The food challenges were not to
stop there as on the final day, we chose a different restaurant for lunch- a
Pizzeria. Though I had a huge variety of choice on the menu, I decided, like
the rest of my family, to order a pizza. This was my FRIST pizza since I have
been ill, with my last one being a distant memory I have long lost forgotten. I
still consider bread and cheese to be the ‘enemy’ but having seen these ultra-thin
crusted pizzas float past the table, I was motivated to break the biggest feat
yet in my recovery. I finished the whole pizza guilt free AND had three
pancakes for dinner the very same night! I would not say I will be as
extravagant with my food choices on a regular basis, but it allowed me to break
the taboo of eating a pizza that I had long held on to. Fortunately my parents
know me well enough NEVER to ask if I am enjoying a particularly daring food
whilst I am eating and thankfully waited until I was done and I myself had
admitted to enjoying it to ask questions.

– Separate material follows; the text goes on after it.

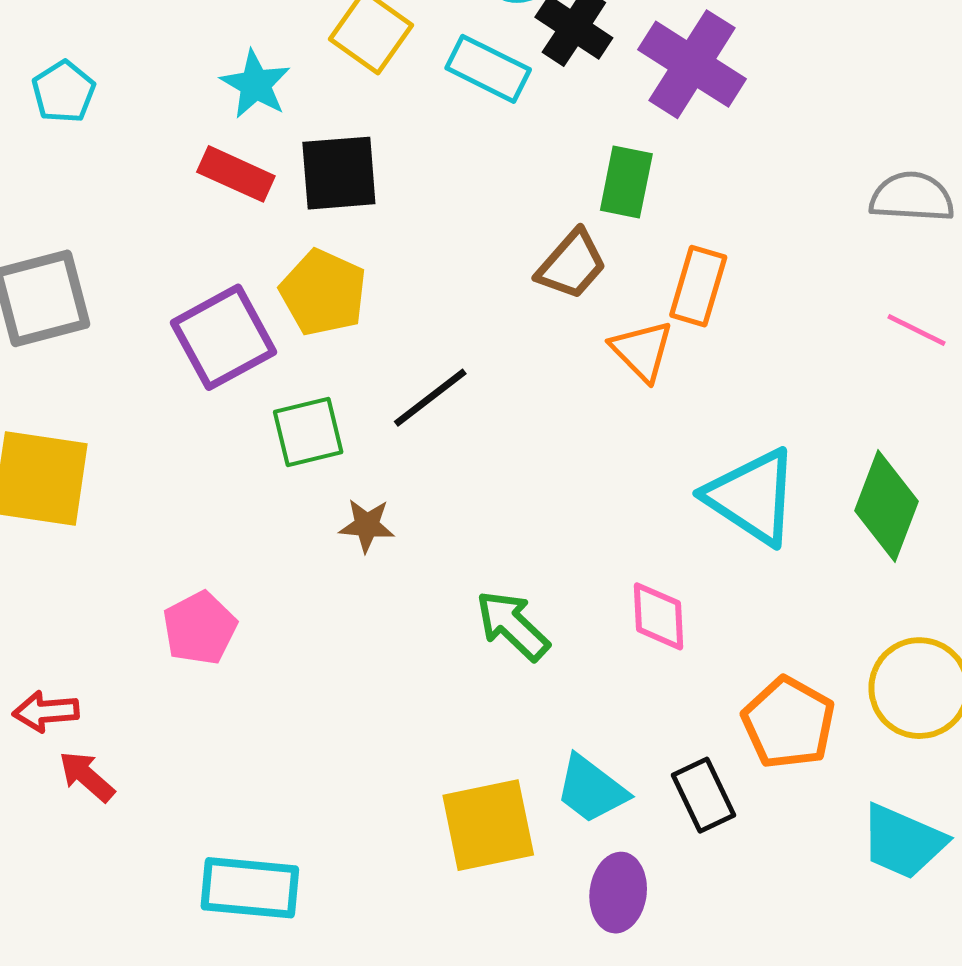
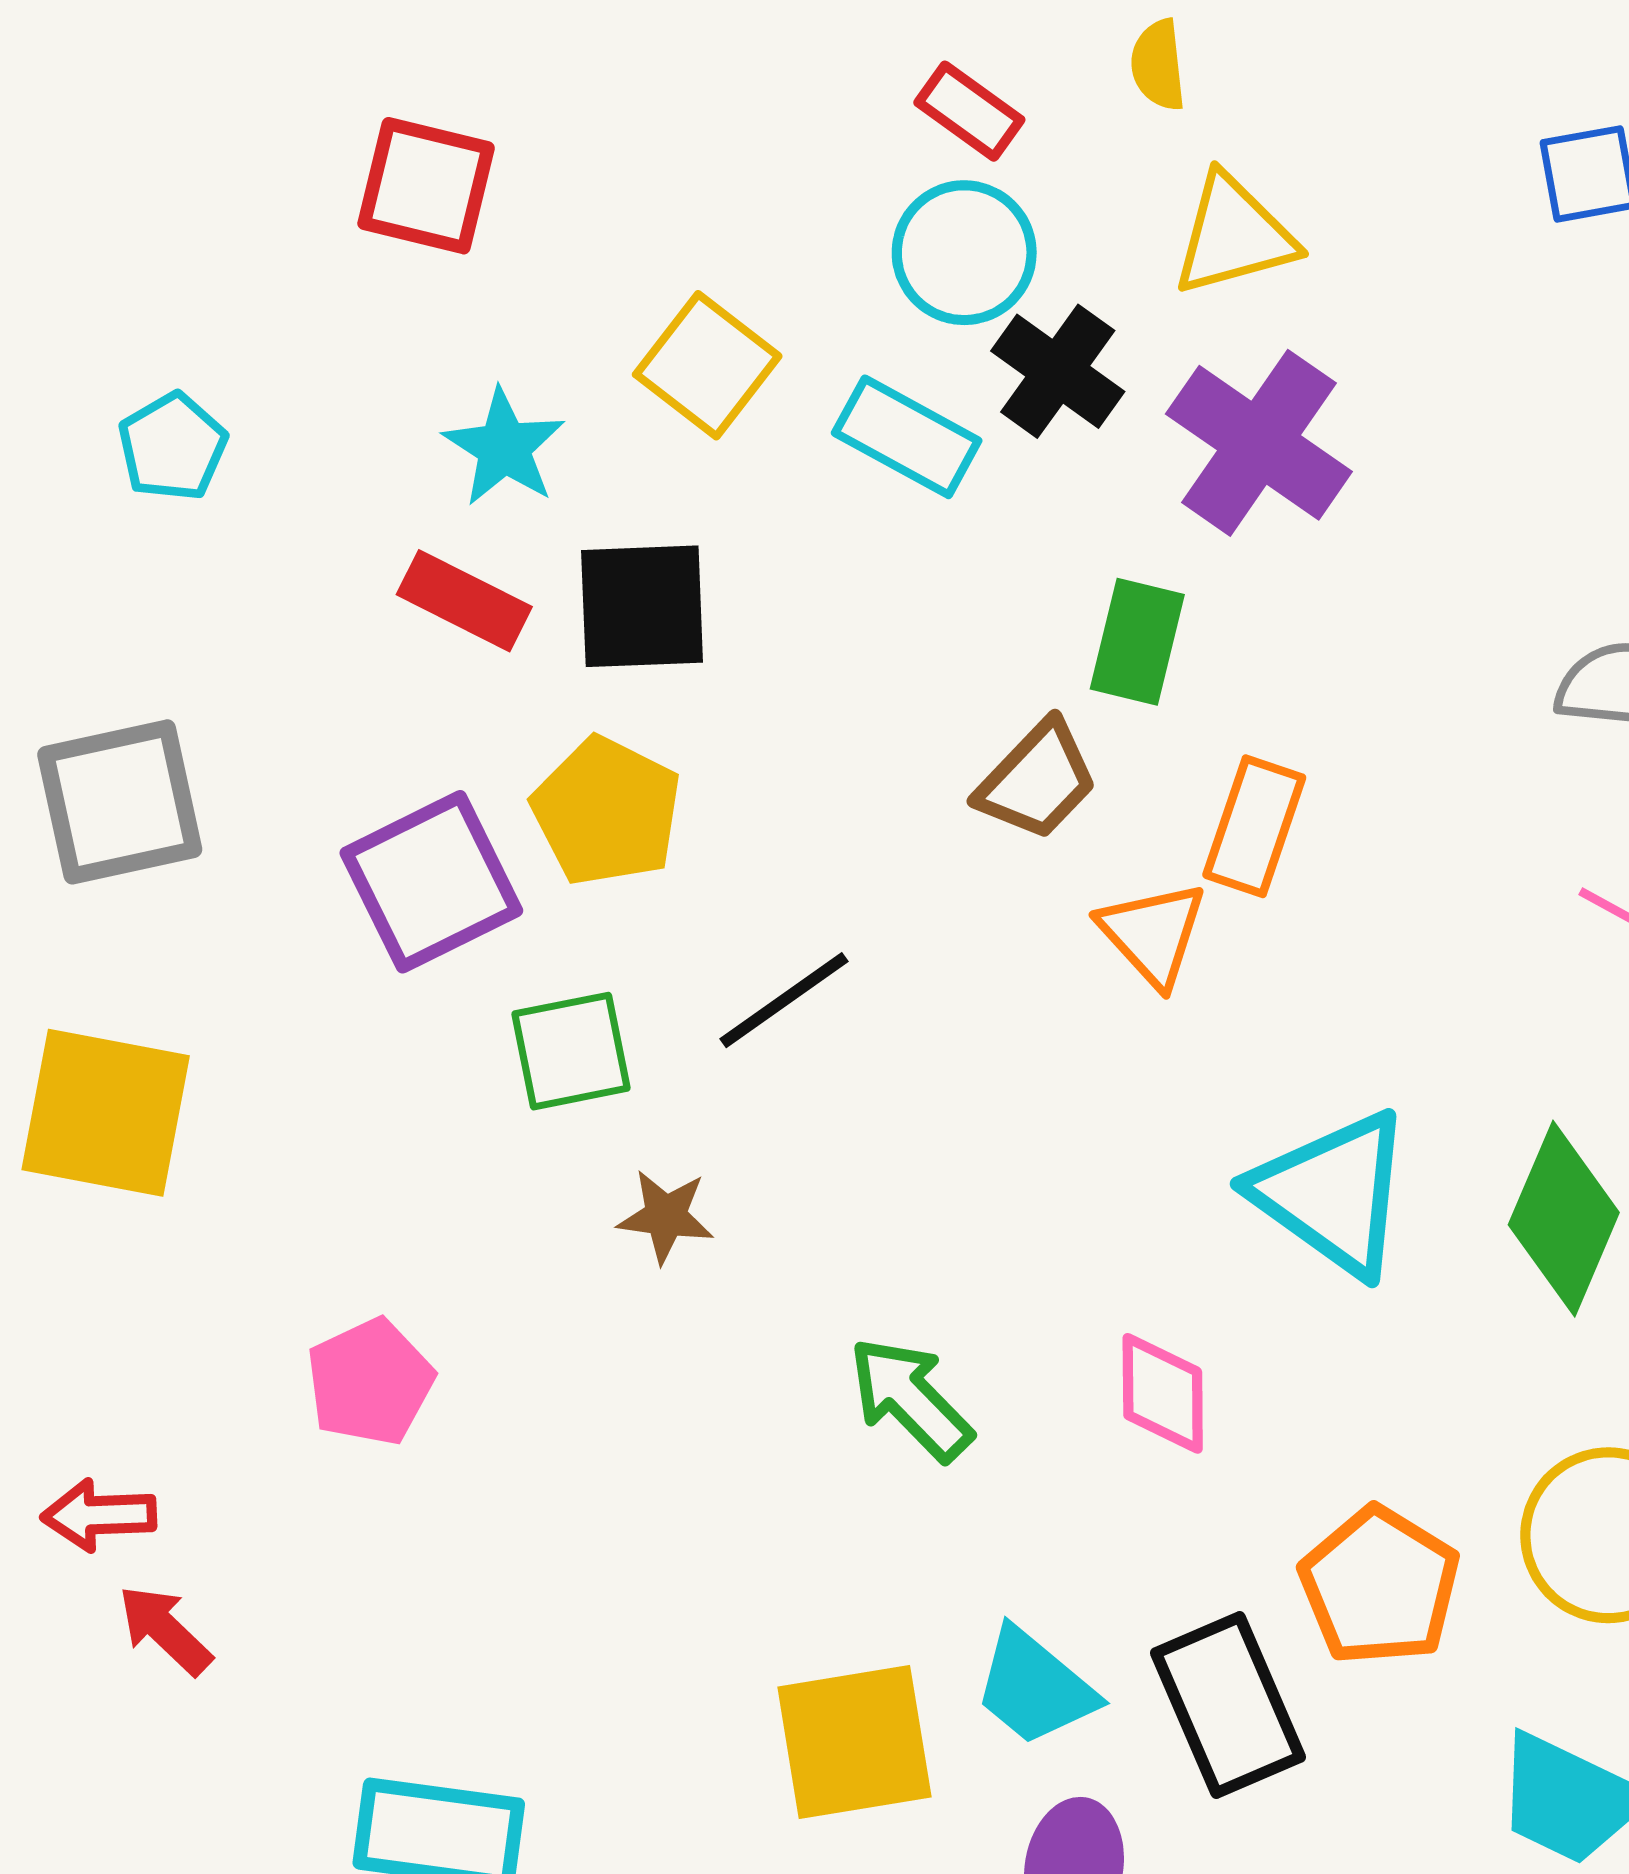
black rectangle: (703, 795) -> (1228, 1705), size x1.4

The week was not all plain sailing,
as I saw myself stress about the lectures I would be missing and the work I had
to do, as well as the long anticipated reply from the dentistry school (turns
out I still have not heard anything) in the fear of having to make an emergency
trip home. Returning back from independence also saw me start to resent the
questions of being asked whether I was ok to eat at restaurants at lunch and
what I felt was safe to eat for dinner; I felt every decision had to revolve
around me. My sister as a consequence felt that I was drawing attention to my
own needs and that I felt I required ‘special attention’- far from it, as I would
rather have been left alone. I do however, feel that the week did me a lot of
good and I definitely came back, yet again, with a more positive outlook and
although physically exhausted, I was no longer suffering from the emotional
exhaustion I had been.
I am aware I am an over-achiever,
though I do prefer to set the bar low for myself to avoid disappointment.
However, this does not stop me putting pressure on myself to do well in life
and not to feel like a failure should I not be able to attain my aspirations. Fortunately,
my hard work so far this year has paid off and I currently have a first in the
first half of the year, having also come out of the other side of exam period
relatively unharmed by stress. I should now start to believe in my abilities
and acknowledge that I can do well; in turn this will alleviate the stress I
put on myself in a healthy manner as I know that I CAN do it. Though I know I
have had a slight set-back in my recovery, I can still sense the determination
to get rid of the Anorexia and I have not been defeated. I will continue to fight
and I will continue to win.
Bien joué, Solène ! Tu as su déjouer les pièges de l'anorexie qui croyait pouvoir revenir discrètement et tu l'as chassée à nouveau. Bravo!